Mark Dawson wants to blow up the online job boards business. And it's hard to beat his price -- free, as in beer. Dawson is the CEO of Jobsfreeforall.com, a Honolulu dot-com startup owned by staffing firm Altres. Jobsfreeforall offers free resume uploads to applicants and free job listings, applicant tracking and other goodies that employers and staffing agencies currently pay for when using job boards such as Monster.com or CareerBuilder. Jobsfreeforall also bans many of the annoying practices that make money for regular job boards but pollute the experience for job seekers, such as work-from-home schemes and other questionable types of listings.

Even more radical, every job poster must reveal the entire benefits package and state an hourly or
annual salary range. The startup, which launched 9 months ago, has already taken over close to 20% of the only job market in Honolulu and is rapidly catching on in California and on the the Mainland. "Most job boards -- Craig's List included - make money from the job poster and not from the job applicant. So they have little incentive to treat the job applicant well. For us, we need lots of applicants to make this work because we make our money selling services to job listers that only happen if you get a lot of applicants for their jobs," explains Dawson.

Those services may include background checks, online skills tests, or proctored in person examinations. "We haven't done much advertising at all and we already have nearly 300 staffing agencies signed up on the Mainland," says Dawson, who hopes to make money on the Mainland by
licensing regions to reputable staffing firms and allowing them to perform the value-added services that Altres performs for Jobsfreeforall in Honolulu. That such a venture would emerge from Altres is no
surprise.
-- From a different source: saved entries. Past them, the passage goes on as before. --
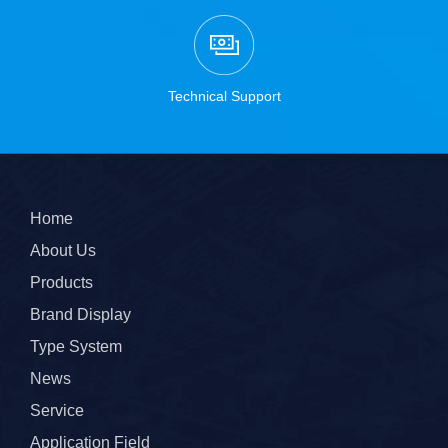
Technical Support
Home
About Us
Products
Brand Display
Type System
News
Service
Application Field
The company's CEO Barron Guss is serious techie who also founded AdvantageHobby, a highly profitable ecommerce operation selling radio-controlled model airplanes and helicopters. Guss and Dawson have also collaborated on NotAProblem.com, a fledgling services marketplace serving music teachers, plumbers, and others with skilled trades. That business is on a slow-burn launch and has not flown the coop like Jobsfreeforall, which is on the verge of bursting onto the crowded and
incredibly competitive national jobs scene.
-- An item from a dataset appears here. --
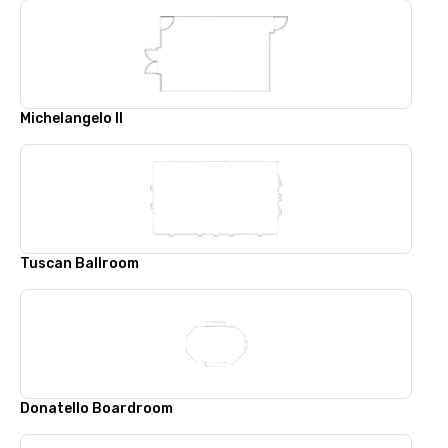
Michelangelo II
Tuscan Ballroom
Donatello Boardroom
Dawson spent a solid seven years working as the Director of Corporate Development at Altres,where he ran Guss' technology skunk works. He doesn't have local ties and came to Honolulu because he loved his wife. "It was her turn to pick where we lived. She had followed me everywhere. So she picked Hawaii and of course I agreed," said Dawon. A senior technology executive who had formerly served as Director of Systems Engineering at Microsoft's WebTV, Dawson was a high-powered career guy who had trouble downshifting into retirement. "I spent six months on the beach and I was going stir-crazy." At a charity dinner he happened to be seated next to Guss. The two got to talking and before dinner was done, Dawson and Guss were talking about making a job for the ex-Microsoftie.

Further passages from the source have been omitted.